His tone is gentle, but there’s a firmness underneath it.

“You can only continue being the man she fell for. The rest... that’s for her to work through.

She’s carried a lot on her own, from what I hear, and it seems like she handles it best when she processes things by herself. ”

I take a slow, deep breath, feeling the sting at the back of my eyes and the weight in my chest that no amount of morphine can ease. I manage to nod once, because he’s right, and I hate that he is.

What a fucked up bonding moment.

The room falls quiet again, broken only by the soft beeping of the monitors and the subtle drip of the IV. It’s that kind of silence that allows too many thoughts to surface—thoughts I would rather avoid .

Then Jon clears his throat, his voice low but resolute. “You’re not alone anymore, you know. No matter how this situation with her turns out… you’ve got me now.”

I exhale softly—part laugh, part sigh. My fingers absentmindedly pick at the edge of the blanket, fraying it further.

“I was never alone. I’ve always had a family.

My mom—the one who raised me—loved me more than the moon.

My father was just as devoted. Caspian has always been there for me.

And yes, we’ve picked up some strays along the way… ”

A small grin escapes me despite myself, as my mind drifts to Cordelia’s ridiculous sense of humor, Sam’s fierce loyalty, and Jasmine’s quiet strength. Our twisted, patchwork little unit somehow fits together, jagged edges and all.

“They may not be blood, but I’ve never been alone—just… lost ,” I whisper. The admission feels like laying down a weapon I didn’t realize I had been gripping so tightly.

Jon hums low in his throat, and I wince, realizing how that probably sounded to the man sitting in front of me—the man who didn’t know I existed until he saw me bleeding out.

He is trying to bridge a lifetime’s worth of distance in just a few words.

I should have kept quiet, but the drugs in my system loosen my tongue, making it too easy to spill the things I usually keep locked away.

Fucking morphine.
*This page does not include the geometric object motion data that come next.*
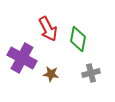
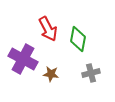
purple cross: moved 1 px right, 1 px down
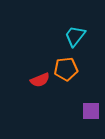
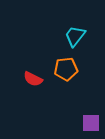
red semicircle: moved 7 px left, 1 px up; rotated 48 degrees clockwise
purple square: moved 12 px down
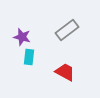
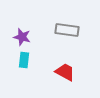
gray rectangle: rotated 45 degrees clockwise
cyan rectangle: moved 5 px left, 3 px down
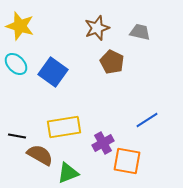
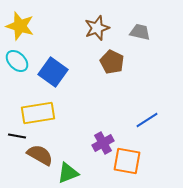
cyan ellipse: moved 1 px right, 3 px up
yellow rectangle: moved 26 px left, 14 px up
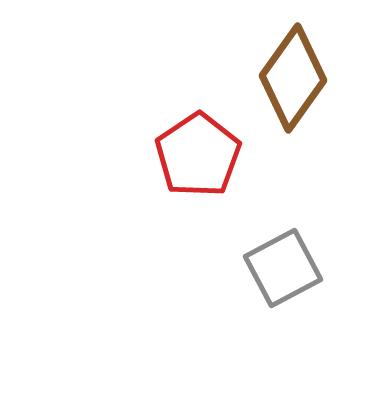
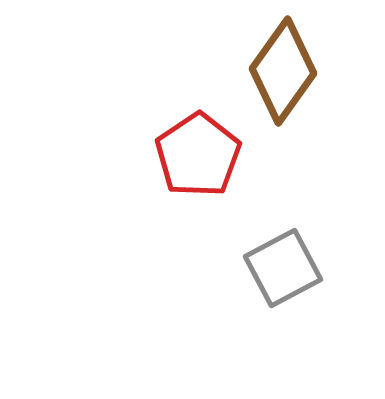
brown diamond: moved 10 px left, 7 px up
I thought the high was supposed to be fun, not all emotional and shit.

“Is there an application for this twisted little family?” he asks.

I blink, caught off guard, and my head turns toward him before I can stop myself.

He’s grinning, and it’s so damn human—so normal —that it steals the breath from my lungs.

It’s the kind of smile that reaches his eyes, crinkling at the corners, chasing away a bit of the exhaustion clinging to his face.

It’s me.

“I guess we can find some space,” I say, my voice hoarse but warm.

Jon swallows hard, and I can see him working to keep his composure. He nods once, slow and deliberate, as if he’s trying to commit this moment to memory, afraid it will vanish if he moves too quickly.

“I’ll try to play the part right, even if I'm miles away.”

I can't help but let my eyes shut as his words wash over me. Logically I know there's no medium here where I can keep him, Raylen, and my family by my side at all times but that's okay. It'll all work. It has to, because I think he and I both know I’m not leaving my home.

“I’m glad you made it back,” he says quietly.

“Me too,” I whisper, and I truly mean it. I really do.